Sung Ta Dinh (Arizona State University), Haehyun Cho (Arizona State University), Kyle Martin (North Carolina State University), Adam Oest (PayPal, Inc.), Kyle Zeng (Arizona State University), Alexandros Kapravelos (North Carolina State University), Gail-Joon Ahn (Arizona State University and Samsung Research), Tiffany Bao (Arizona State University), Ruoyu Wang (Arizona State University), Adam Doupe (Arizona State University),…

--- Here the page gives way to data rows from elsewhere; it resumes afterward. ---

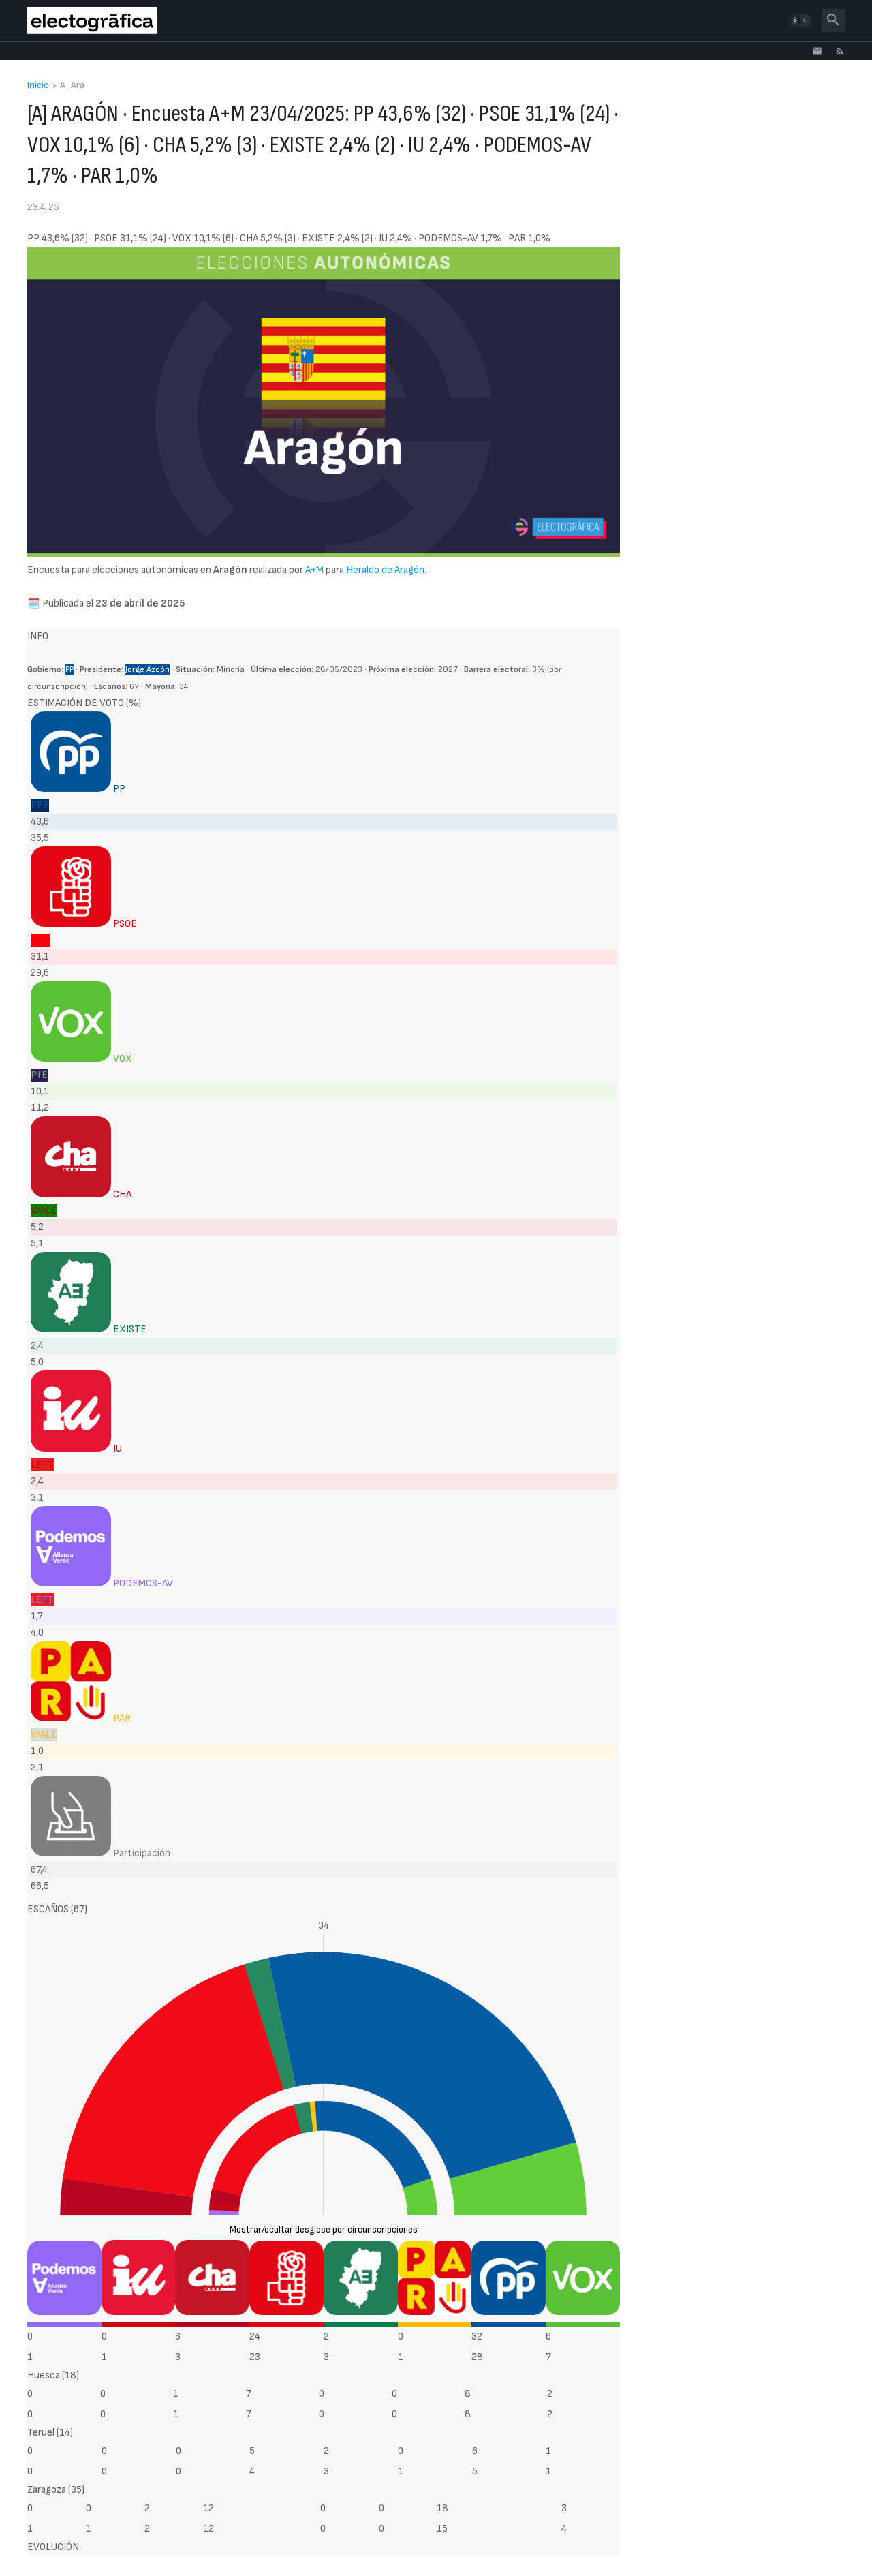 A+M (314, 570)
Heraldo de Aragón (385, 570)
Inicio (38, 85)
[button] (799, 20)
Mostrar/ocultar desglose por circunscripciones (324, 2229)
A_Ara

JavaScript runtime systems include some specialized programming interfaces, called binding layers. Binding layers translate data representations between JavaScript and unsafe low-level languages, such as C and C++, by converting data between different types. Due to the wide adoption of JavaScript (and JavaScript engines) in the entire computing ecosystem, discovering bugs in JavaScript binding layers is critical. Nonetheless, existing JavaScript fuzzers cannot adequately fuzz binding layers due to two major challenges: Generating syntactically and semantically correct test cases, and reducing the size of the input space for fuzzing.

In this paper, we propose Favocado, a novel fuzzing approach that focuses on fuzzing binding layers of JavaScript runtime systems. Favocado can generate syntactically and semantically correct JavaScript test cases through the use of extracted semantic information and careful maintaining of execution states. This way, test cases that Favocado generates do not raise unintended runtime exceptions, which substantially increases the chance of triggering binding code. Additionally, exploiting a unique feature (relative isolation) of binding layers, Favocado significantly reduces the size of the fuzzing input space by splitting DOM objects into equivalence classes and focusing fuzzing within each equivalence class.

We demonstrate the effectiveness of Favocado in our experiments and show that Favocado outperforms another state-of-the-art DOM fuzzer and discovers six times more bugs. Finally, during the evaluation, we find 61 previously unknown bugs in four JavaScript runtime systems (Adobe Acrobat Reader, Foxit PDF Reader, Chromium, and WebKit). 33 of these bugs are security vulnerabilities.